Слова у него не расходились с делом, и он сразу же начал собирать материалы для строительства. Заняло это немало времени: материалов в свободной продаже не было, а когда и появлялась возможность купить, скажем, цемент, то нельзя было приобретать сразу несколько мешков, чтобы не вызвать подозрение. Один мешок еще куда ни шло: цемент нужен, чтобы там и тут дом подремонтировать, где‑то угол отбился, где‑то потолок протек. А кирпичи? Не возьмешь же три сотни, сразу возникнет вопрос: а что ты строишь? Но в конце концов все материалы были закуплены и сложены у Рубинсона. Теперь требовался инженер, который спроектировал бы или хотя бы объяснил, как строить.

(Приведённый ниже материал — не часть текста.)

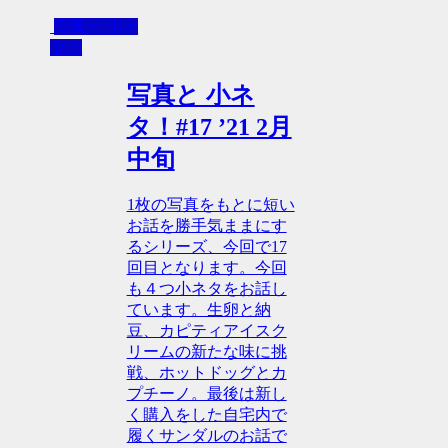
写真と 小ネ
タ！
写真と 小ネ
タ！#17 ’21 2月
中旬
1枚の写真をもとに短い
お話を勝手気ままにす
るシリーズ、今回で17
回目となります。今回
も４つ小ネタをお話し
ています。生卵と納
豆、カピティアイスク
リームの新たな味に挑
戦、ホットドッグとカ
プチーノ。最後は新し
く購入をした自宅内で
履くサンダルのお話で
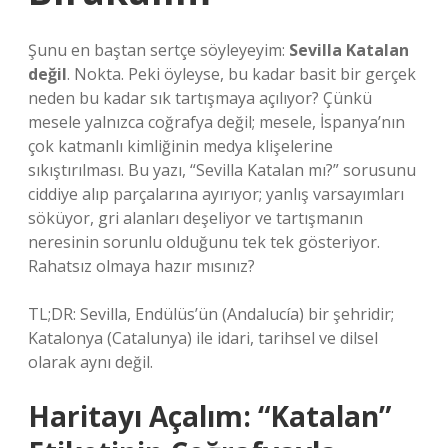
Şunu en baştan sertçe söyleyeyim:
Sevilla Katalan
değil
. Nokta. Peki öyleyse, bu kadar basit bir gerçek
neden bu kadar sık tartışmaya açılıyor? Çünkü
mesele yalnızca coğrafya değil; mesele, İspanya’nın
çok katmanlı kimliğinin medya klişelerine
sıkıştırılması. Bu yazı, “Sevilla Katalan mı?” sorusunu
ciddiye alıp parçalarına ayırıyor; yanlış varsayımları
söküyor, gri alanları deşeliyor ve tartışmanın
neresinin sorunlu olduğunu tek tek gösteriyor.
Rahatsız olmaya hazır mısınız?
TL;DR: Sevilla, Endülüs’ün (Andalucía) bir şehridir;
Katalonya (Catalunya) ile idari, tarihsel ve dilsel
olarak aynı değil.
Haritayı Açalım: “Katalan”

В строительстве самой миквы особых указаний не требовалось, проблема состояла в том, чтобы оборудовать ее «самоваром» — внутренней печкой, которая обогревала бы воду во всем резервуаре миквы. А в соответствии с алахой там должно было быть не менее 40 сеа, то есть около 1000 литров воды. Но самое сложное оказалось найти инженера, который бы разработал проект и руководил его реализацией. Пойди сыщи такого, чтобы взялся за эту работу, а не отмахнулся от нее в ужасе. Да еще бы не проболтался. Поэтому искали не лучшего, а самого надежного. И нашли. Он действительно не проболтался. Но построил такую микву, в которой печка, хоть тресни, воду не грела. Жаловаться было некому, как и предъявлять претензии: а ну как инженер обозлится и донесет? Строительство подпольной миквы было вопиющим контрреволюционным актом!

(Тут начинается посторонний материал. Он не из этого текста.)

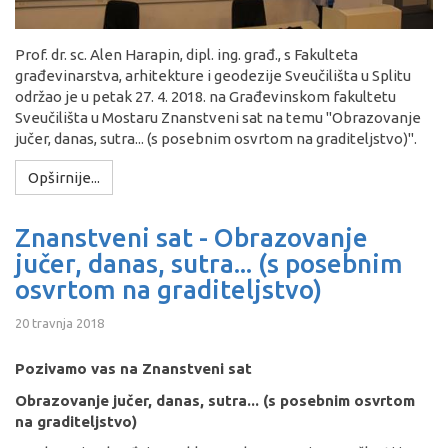
Prof. dr. sc. Alen Harapin, dipl. ing. građ., s Fakulteta
građevinarstva, arhitekture i geodezije Sveučilišta u Splitu
održao je u petak 27. 4. 2018. na Građevinskom fakultetu
Sveučilišta u Mostaru Znanstveni sat na temu "Obrazovanje
jučer, danas, sutra... (s posebnim osvrtom na graditeljstvo)".
Opširnije...
Znanstveni sat - Obrazovanje
jučer, danas, sutra... (s posebnim
osvrtom na graditeljstvo)
20 travnja 2018
Pozivamo vas na Znanstveni sat
Obrazovanje jučer, danas, sutra... (s posebnim osvrtom
na graditeljstvo)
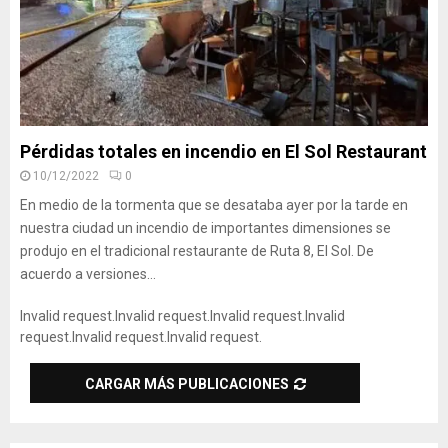
Pérdidas totales en incendio en El Sol Restaurant
10/12/2022
0
En medio de la tormenta que se desataba ayer por la tarde en
nuestra ciudad un incendio de importantes dimensiones se
produjo en el tradicional restaurante de Ruta 8, El Sol. De
acuerdo a versiones...
Invalid request.
Invalid request.
Invalid request.
Invalid
request.
Invalid request.
Invalid request.
CARGAR MÁS PUBLICACIONES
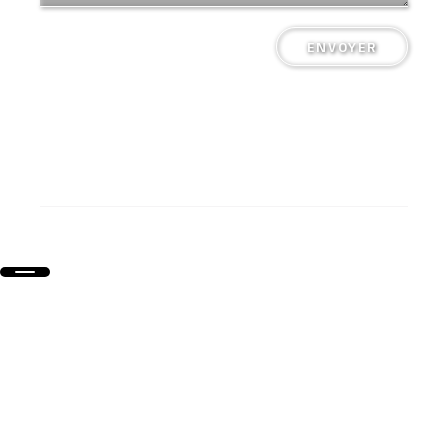
ENVOYER
Collège Saint-Pierre Plérin @ Tous droits réservés
Mentions légales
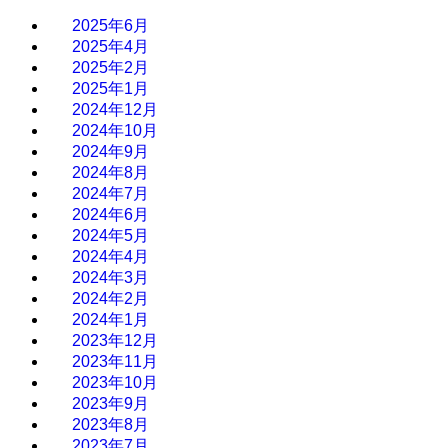
2025年6月
2025年4月
2025年2月
2025年1月
2024年12月
2024年10月
2024年9月
2024年8月
2024年7月
2024年6月
2024年5月
2024年4月
2024年3月
2024年2月
2024年1月
2023年12月
2023年11月
2023年10月
2023年9月
2023年8月
2023年7月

Так и осталась миква без обогрева. Пользовались ею в основном тмимим и несколько мужчин Кролевца. Женщины в нее ходили только летом и ранней осенью. Но факт оставался фактом: в 1939 году, в самый разгар антирелигиозных преследований, в советском городке была построена и функционировала настоящая хабадская миква. А если учесть, что в городке еще действовали ешива, подпольный миньян, подпольный раввин и подпольный шохет (пусть даже только для птиц), то вполне понятно, что потом Хейшке в своих воспоминаниях не раз с удивлением и благодарностью Всевышнему называл Кролевец благословенным оазисом.
В 1940 году семье Дубравских пришлось покинуть этот оазис из‑за обострившейся болезни Липы. И тем самым спастись от неминуемой гибели. Семья переехала в Москву, где Липу поместили в стационар. А Бенцион Рубинсон остался в Кролевце. Когда немцы подходили к городку, он отказался эвакуироваться — был слишком стар и боялся, что не вынесет дороги. Да и не очень‑то верил он в зверства немцев. Бенцион помнил их с Гражданской войны, когда немецкие солдаты относились к евреям лучше, чем к украинцам.
Осенью 1941 года фашисты расстреляли старика вместе с 72 другими евреями, оставшимися в Кролевце. После войны в бывшей Старой синагоге разместили музыкальную школу, которую в конце XX века переоборудовали под школу искусств. Еврейской общине, воссозданной в 90‑х годах прошлого века, это здание не вернули.